DATA FOR THE TASK.
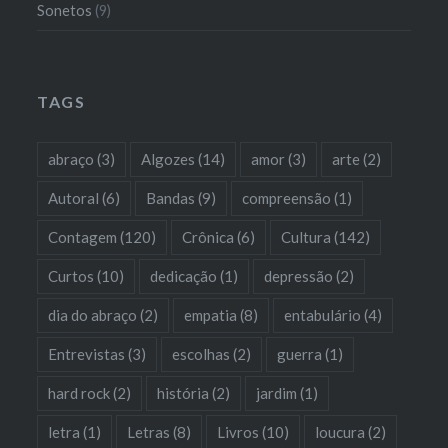
Sonetos
(9)
TAGS
abraço
(3)
Algozes
(14)
amor
(3)
arte
(2)
Autoral
(6)
Bandas
(9)
compreensão
(1)
Contagem
(120)
Crônica
(6)
Cultura
(142)
Curtos
(10)
dedicação
(1)
depressão
(2)
dia do abraço
(2)
empatia
(8)
entabulário
(4)
Entrevistas
(3)
escolhas
(2)
guerra
(1)
hard rock
(2)
história
(2)
jardim
(1)
letra
(1)
Letras
(8)
Livros
(10)
loucura
(2)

THE TASK. Your task is to reproduce every record exactly while omitting the pictures.

SOLUTION BELOW.
Sonetos
(9)
TAGS
abraço
(3)
Algozes
(14)
amor
(3)
arte
(2)
Autoral
(6)
Bandas
(9)
compreensão
(1)
Contagem
(120)
Crônica
(6)
Cultura
(142)
Curtos
(10)
dedicação
(1)
depressão
(2)
dia do abraço
(2)
empatia
(8)
entabulário
(4)
Entrevistas
(3)
escolhas
(2)
guerra
(1)
hard rock
(2)
história
(2)
jardim
(1)
letra
(1)
Letras
(8)
Livros
(10)
loucura
(2)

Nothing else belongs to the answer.